Given that it has been going on for five years, it is not surprising that this type of control, which is illegal under European law, remains unquestioned in public opinion. Similarly, it is not surprising that the degree of violence shown by the PAF was not measured against the initial offence of which they were warned from the start by their Italian counterparts: aiding illegal entry and residence. The police therefore used firearms on at least four occasions for what was, after all, a “banal” offence.

Is it any wonder that such violence at our border does not shock anyone?
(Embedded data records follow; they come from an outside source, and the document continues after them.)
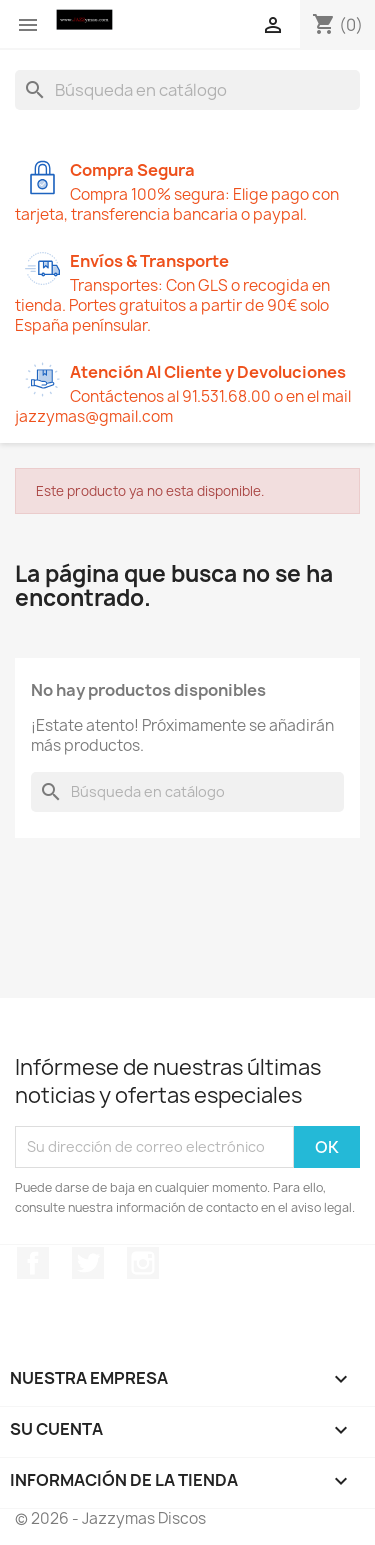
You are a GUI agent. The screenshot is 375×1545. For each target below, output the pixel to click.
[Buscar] (187, 90)
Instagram (143, 1263)
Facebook (33, 1263)
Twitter (88, 1263)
This is not the first time that an exile has died from police bullets at this border. In 1995, Todor, a Bosnian child, was killed, again in Sospel and in similar conditions. At the time, it caused a great stir. If this is the second time that an exile has died directly from police bullets, no less than 47 people have died trying to cross the French-Italian border since 2015. So yes, it seems that what was shocking yesterday has become commonplace.

The police kill

This tragedy is yet another reminder that the police kill, and that they kill with impunity. The parallels with the succession of recent cases involving the use of firearms in the face of refusal to comply are obvious. One thinks of the Pont neuf affair, the murder of Souheil last August in the 3rd arrondissement of Marseille, the recent murder of Raiana, or what happened again in the same district of the 18th arrondissement of Paris on 17 June.

In all these cases, a driver’s refusal to comply seems to have been sufficient to justify, in the eyes of the shooters, the justice system, the press and part of public opinion, the “proportionate” use of force: an uninterrupted volley of live ammunition. In all these cases, it is therefore not clear how the drivers could have both ‘rammed the police vehicle’ and ‘fled’. Either the police vehicle should have been hit, or in the case of flight, self-defence is not justified. In other words, the police officers’ testimony contradicts itself. In all these cases, it is difficult to understand, given that the driver was trying to circumvent the control, his interest in pointing his steering wheel at the police. On the other hand, one can well imagine the interest of the police in establishing such a version, so as to be able to plead self-defence.

To come back to what happened in the Alpes Maritimes, the press release of the Prosecutor tells us that two investigations have been opened. One against the drivers/passers-by, for aiding illegal entry and residence, refusal to obey “aggravated by endangering others”, and attempted homicide on PDAP. The other, with the IGPN, against the murderous cops, for “deliberate violence with a weapon by a person holding public authority followed by an incapacity of more than 8 days”. We are talking here about a man, a simple passenger, who died of a head wound as a result of a police shooting. And the Prosecutor speaks of an ITT of 8 days. Attempted voluntary manslaughter for a man who in all likelihood tried to get around (and not run over) a police roadblock, voluntary violence resulting in 8 days’ ITT for the man who struck the fatal blow and who was released free after a few hours in police custody. Double standards.

The four people arrested were released following a hearing on Monday 21 June before the Court of Appeal in Aix.